C5aR directs neutrophil recruitment to the lymph nodes independent of lymph node macrophages and virulence of S. aureus MW2. (A) Neutrophil recruitment to the popLN at 4 hpi with wild-type S. aureus MW2, heat-killed S. aureus MW2, and Δagr S. aureus MW2. Data are mean ± SD. n = 12 for WT S. aureus, n = 4 for mutant and heat-killed S. aureus. Data were pooled from two independent experiments. (B) Neutrophil recruitment to the popLNs at 4 hpi with S. aureus MW2 after treatment with CLLs to deplete lymph node macrophages. Data are mean ± SD. n = 8; data were pooled from two independent experiments. (C) Neutrophil recruitment to the popLNs at 4 hpi with S. aureus MW2 following pertussis toxin treatment (PTX). Data are mean ± SD. n = 3. (D) Neutrophil recruitment to the popLNs in a CCR7 KO mouse at 4 hpi with S. aureus MW2. Data are mean ± SD. n = 6; data were pooled from two independent experiments. (E) Neutrophil recruitment to the popLNs at 4 hpi with S. aureus MW2 following pretreatment with anti-C5aR antibody. Data are mean ± SD. n = 5. *P < 0.05; **P < 0.01. ns, not significant.

Fig. 4.

Neutrophils require L-selectin for recruitment to the lymph nodes following S. aureus MW2 infection. (A) Representative still images from a time-lapse intravital video of popLN showing LysM EGFP neutrophils (green) in i.v. dextran-labeled blood vessels (red) following blocking antibody pretreatment at 2–3 hpi. Images are displayed as focus stacking of six 2-μm slices. (Scale bar: 63 μm.) (B) Quantification of neutrophils in lymph node blood vessels following pretreatment with blocking antibodies from 2 hpi to 4 hpi. Data are mean ± SD number of neutrophils per total area of vessels (μm² × 10,000) to normalize data for differences in vessel size. n = 6. Each individual experiment was considered n = 1. (C) Number of neutrophils recruited to popLN at 4 hpi following pretreatment with anti–L-selectin antibody (n = 3), anti–PSGL-1 antibody (n = 3), or the two combined (n = 8) as determined by flow cytometry.
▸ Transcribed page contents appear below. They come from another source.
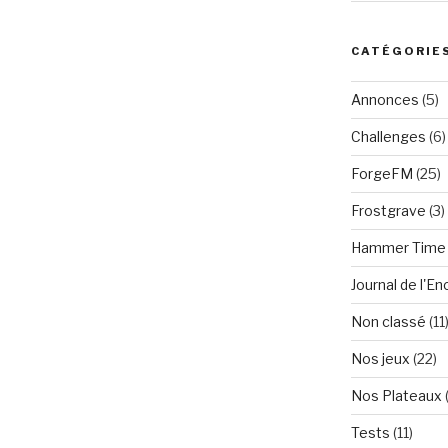
CATÉGORIE
Annonces
(5)
Challenges
(6)
ForgeFM
(25)
Frostgrave
(3)
Hammer Time
Journal de l'E
Non classé
(11
Nos jeux
(22)
Nos Plateaux
Tests
(11)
Data are mean ± SD, pooled from two independent experiments. (D) Number of neutrophils in the popLNs at 4 hpi following pretreatment with MECA-79 (n = 5), combined MECA-79 and anti–PSGL-1 antibody (n = 3), anti–P-selectin antibody (n = 6), or combined anti–P-selectin and anti–L-selectin (n = 5) treatment as determined by flow cytometry. Data are mean ± SD, pooled from two independent experiments. (E) Number of neutrophils in the popLNs at 4 hpi following platelet depletion or combined platelet depletion and anti–L-selectin as determined by flow cytometry. Data are mean ± SD. n = 6; data pooled from two independent experiments. *P < 0.05; **P < 0.01; ***P < 0.001.

Fig. 5.

Neutrophil recruitment to the lymph nodes is necessary to control S. aureus MW2 dissemination through lymphatics. (A) Bacteria load in peripheral organs and blood at 4 hpi without and with blockade of neutrophils by i.v. injection of MECA-79 antibody at 1 h before S. aureus MW2 infection in mice pretreated with CLL. nd, not detected. Data are shown as CFU/g of organ or CFU/mL of blood, mean ± SD. n = 5; data pooled from two independent experiments. (B) Image capture from intravital video of lymph node SCS showing neutrophil (red) containing phagocytosed bacteria (green). The image shows focus stacking of six 2-μm image slices. (Scale bar: 20 μm.) (C) Bacterial load in draining popLNs and subsequent draining inguinal LNs at 4 hpi with S. aureus MW2 with and without blockade of neutrophils by i.v. injection of MECA-79 antibody at 1 h before infection in mice pretreated with CLL. Data are mean ± SD CFU per lymph node. n = 5; data pooled from two independent experiments. *P < 0.05.